#### Exercise instructions
Print the data below exactly, but only the lines from the one containing "THE NEXT WORLD-CLASS SMART" down to the one containing "DETSTVO-GID — сайт", inclusive.

#### Exercise material
══════

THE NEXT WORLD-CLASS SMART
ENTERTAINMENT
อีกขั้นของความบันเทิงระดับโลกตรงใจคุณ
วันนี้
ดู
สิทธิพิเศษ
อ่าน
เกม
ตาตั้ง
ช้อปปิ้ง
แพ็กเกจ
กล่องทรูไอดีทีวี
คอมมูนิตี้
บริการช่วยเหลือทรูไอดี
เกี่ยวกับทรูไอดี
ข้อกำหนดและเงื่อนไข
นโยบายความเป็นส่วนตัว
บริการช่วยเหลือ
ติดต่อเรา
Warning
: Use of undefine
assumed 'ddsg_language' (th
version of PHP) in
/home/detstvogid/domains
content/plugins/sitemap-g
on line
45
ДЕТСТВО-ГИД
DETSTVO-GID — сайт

══════

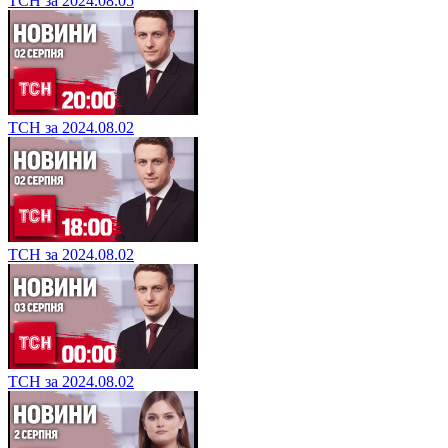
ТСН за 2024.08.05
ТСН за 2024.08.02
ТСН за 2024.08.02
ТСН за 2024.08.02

══════

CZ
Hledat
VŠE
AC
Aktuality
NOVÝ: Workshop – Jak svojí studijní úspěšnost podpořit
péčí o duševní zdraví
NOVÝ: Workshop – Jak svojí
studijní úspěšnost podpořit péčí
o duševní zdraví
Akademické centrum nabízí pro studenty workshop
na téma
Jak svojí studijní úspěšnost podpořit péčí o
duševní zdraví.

══════

#### Task result
THE NEXT WORLD-CLASS SMART
ENTERTAINMENT
อีกขั้นของความบันเทิงระดับโลกตรงใจคุณ
วันนี้
ดู
สิทธิพิเศษ
อ่าน
เกม
ตาตั้ง
ช้อปปิ้ง
แพ็กเกจ
กล่องทรูไอดีทีวี
คอมมูนิตี้
บริการช่วยเหลือทรูไอดี
เกี่ยวกับทรูไอดี
ข้อกำหนดและเงื่อนไข
นโยบายความเป็นส่วนตัว
บริการช่วยเหลือ
ติดต่อเรา
Warning
: Use of undefine
assumed 'ddsg_language' (th
version of PHP) in
/home/detstvogid/domains
content/plugins/sitemap-g
on line
45
ДЕТСТВО-ГИД
DETSTVO-GID — сайт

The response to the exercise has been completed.